Tungsten inert gas (TIG) welding is the process of blending together reactive metals, such as magnesium and aluminum. During the welding process, an arc is formed between a pointed tungsten electrode and the area to be welded. A shielding gas is used to help create a clean weld, as it prevents oxidization from occurring. The welding method became popular and useful in the early 1940s and, as a result, has greatly propelled the use of aluminum for welding and structural processes. It is commonly used for both high quality and manual welding.
The type of gas shielding typically used for TIG welding is argon, helium, or a combination of both. When combined, these two gases can ensure a higher welding speed and welding penetration. Argon is usually preferred by most welders simply because it is heavier than air and provides better coverage when welding.
Using the TIG welding process, a person can perform a variety of weld types on a number of different metals, although steel and aluminum are the most widely used. A filler rod, usually made from the same material as the base metal, is used for reinforcing joints and welding heavy metals.

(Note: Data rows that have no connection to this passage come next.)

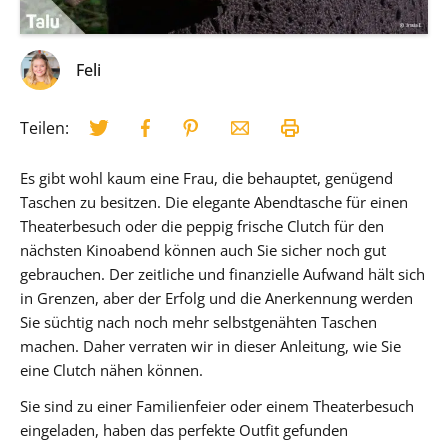
Feli
Teilen:
Es gibt wohl kaum eine Frau, die behauptet, genügend
Taschen zu besitzen. Die elegante Abendtasche für einen
Theaterbesuch oder die peppig frische Clutch für den
nächsten Kinoabend können auch Sie sicher noch gut
gebrauchen. Der zeitliche und finanzielle Aufwand hält sich
in Grenzen, aber der Erfolg und die Anerkennung werden
Sie süchtig nach noch mehr selbstgenähten Taschen
machen. Daher verraten wir in dieser Anleitung, wie Sie
eine Clutch nähen können.
Sie sind zu einer Familienfeier oder einem Theaterbesuch
eingeladen, haben das perfekte Outfit gefunden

There are several different types of joints designed for use with this method of welding, including the butt joint, lap joint, corner joint, and t-joint. The butt joint, which can be welded without the assistance of a filler rod, involves two pieces of metal being joined together along the seams. With a lap joint, the top edge is welded to the bottom piece in an area between the two overlapping metals. A corner joint involves welding one piece of metal at a right angle to the edge of a second piece of metal in order to form a corner. The t-joint is created by placing one piece of metal perpendicular to another piece of metal to form a T shape, and it does require a filler rod. This type of welding is done along either side of the perpendicular seam.